# From Scratch Reuben Fatty



## solaryellow (Mar 10, 2018)

Has anyone done a reuben fatty from scratch? I want to to do one, but am arguing in my head whether to cure the whole muscle and grind it up vs. grind first and then cure the ground meat. 

Tell me what you did and why you did it please. :D


----------



## DanMcG (Mar 10, 2018)

Nice to see ya stranger, I never did one but I'd cure it, then cook it long enough with pickling spices so that you can pull it.


----------



## solaryellow (Mar 10, 2018)

Why hello yourself old friend! :D

Cure the ground meat or cure the meat and then grind? Pulled corned beef just rubs me wrong.


----------



## DanMcG (Mar 10, 2018)

Dang I thought you were talking corned beef as an ingredient. To early in the morning I guess.
I think your two methods would give you the same end results, I think maybe "Grind the meat and then cure" might give you a better bind, but not really sure


----------



## solaryellow (Mar 10, 2018)

Grind the meat and cure is really what I want to do, but I don't want to neglect the possibilites. 

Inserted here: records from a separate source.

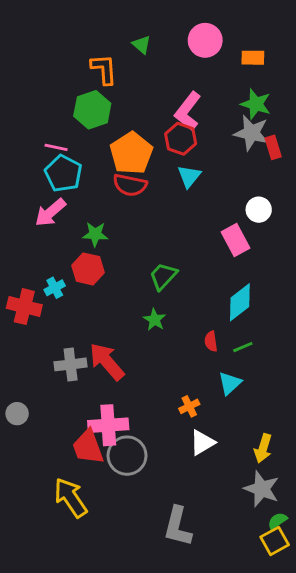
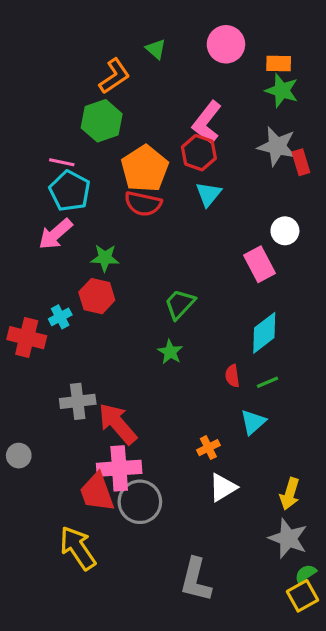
orange L-shape: (104, 69) -> (114, 76), turned 60
green star: (256, 104) -> (282, 91), moved
red arrow: (107, 362) -> (118, 424), moved

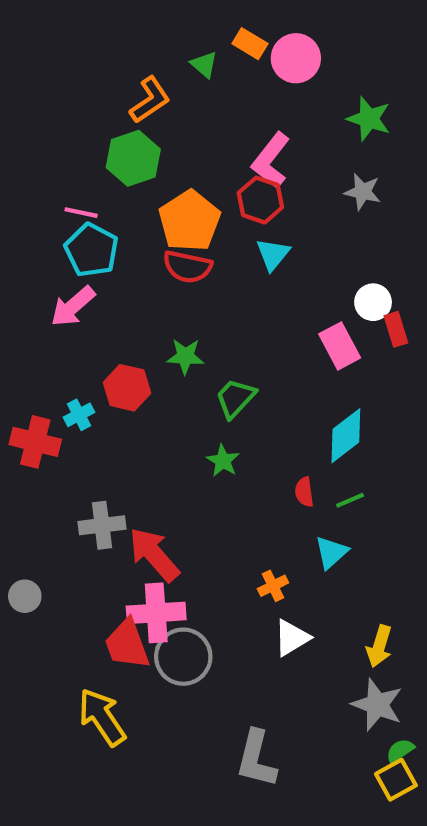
orange rectangle: (279, 63) -> (250, 44), moved, turned 30
gray star: (277, 146) -> (363, 192), size x0.7
red rectangle: (301, 162) -> (396, 329), moved
green star: (105, 258) -> (185, 356), moved

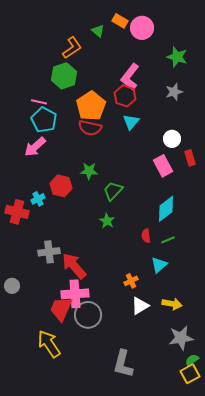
gray star: (363, 192) -> (174, 92), turned -30
white circle: (373, 302) -> (172, 139), moved
red trapezoid: (127, 644) -> (61, 309), turned 44
yellow arrow: (379, 646) -> (172, 304), moved, turned -96
gray star: (377, 705) -> (181, 338), turned -30

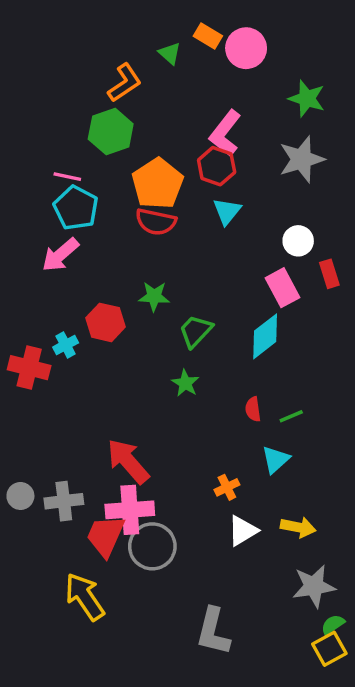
gray star: (174, 92) -> (302, 159), size x1.5
cyan diamond: (166, 209) -> (265, 336), moved
gray cross: (49, 252) -> (64, 501), moved

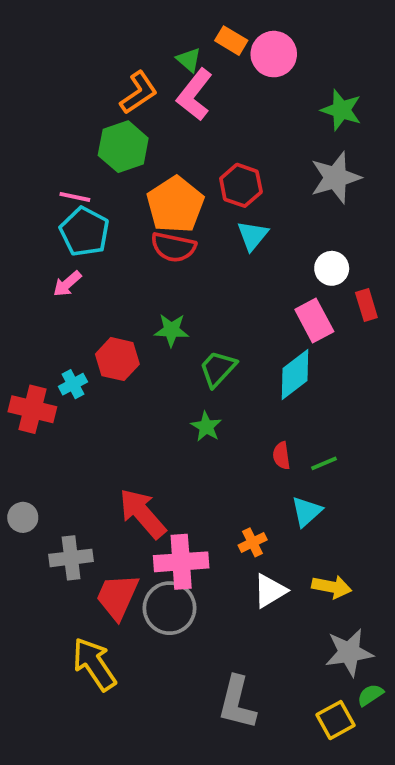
pink L-shape: (225, 133) -> (195, 95), moved
pink arrow: (60, 255) -> (67, 284), size x0.7
gray circle: (20, 496) -> (23, 517), moved
pink cross: (130, 510) -> (181, 562), moved
yellow square: (329, 649) -> (336, 720), moved

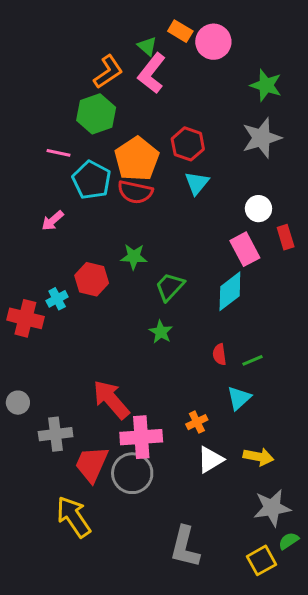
cyan pentagon: (85, 232) -> (92, 180), moved

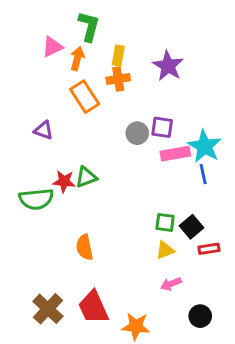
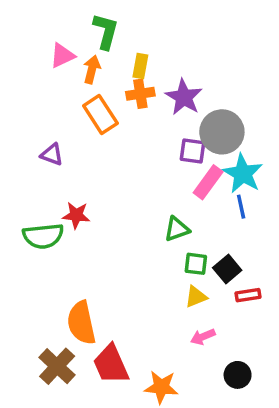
purple star: (168, 66) -> (184, 97), moved
gray circle: (137, 133) -> (222, 132), moved, size x1.6
pink rectangle: (175, 154) -> (208, 182), turned -44
green triangle: (86, 177) -> (177, 229), moved
orange semicircle: (85, 247) -> (81, 323), moved, size x1.4

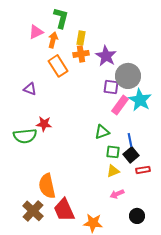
blue line: (241, 207) -> (130, 140), moved

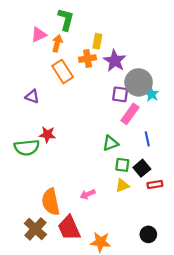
yellow rectangle: (81, 38) -> (97, 41), moved
cyan star: (140, 100) -> (152, 94), moved, size x0.6
blue line: (130, 140) -> (147, 139), moved
pink arrow: (117, 194) -> (88, 194), moved

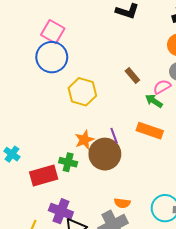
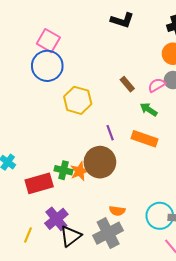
pink semicircle: (162, 87) -> (157, 85), moved
purple line: (114, 136) -> (110, 133), moved
orange star: (84, 140) -> (80, 171), moved
purple cross: (61, 211) -> (56, 219), turned 30

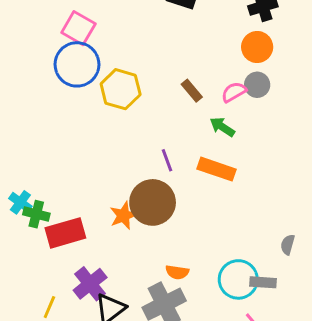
yellow hexagon: (78, 100) -> (121, 89), moved
green cross: (63, 170) -> (36, 214), moved

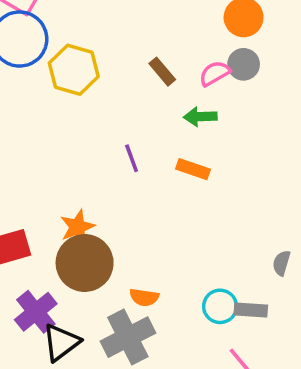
green arrow: (222, 127) -> (200, 117), turned -35
orange rectangle: (216, 169) -> (193, 169), size x0.7
brown circle: (153, 202) -> (85, 263), moved
cyan circle: (238, 279) -> (220, 306), size x0.7

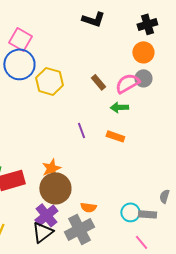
pink semicircle: (215, 73) -> (127, 83), size x1.4
gray semicircle: (281, 263) -> (164, 196), moved
purple cross: (36, 312) -> (46, 215), moved

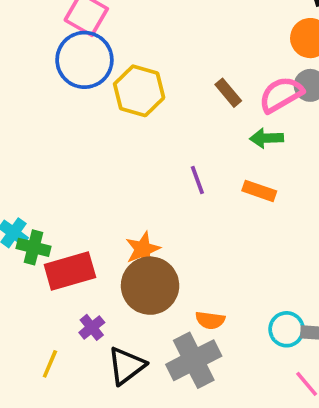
purple cross: (46, 215) -> (92, 327), moved, size x0.6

Happy to see your reply old friend btw. :D


----------



## hillbillyrkstr (Mar 23, 2018)

https://www.smokingmeatforums.com/threads/reuben-fattie-st-patricks-day-2016.243770/

Did one a few years back. Butcher shop already had Reuben brats made so made my life easier.


----------



## ironhorse07 (Mar 23, 2018)

Maybe use the pastrami loaf recipe?


----------



## JckDanls 07 (Mar 23, 2018)

WOWWW.. they finally let you out of jail ?? LOL ... how dahell ya been brother... it's been a minute ...


----------



## david r (Apr 30, 2018)

solaryellow said:


> Grind the meat and cure is really what I want to do, but I don't want to neglect the possibilites.
> 
> Just stumbling on this,  I just recently ran a corned beef through my meat grinder,   just to experiment.  I froze a bunch,   I think this Rueben Fatty is an awesome idea!


----------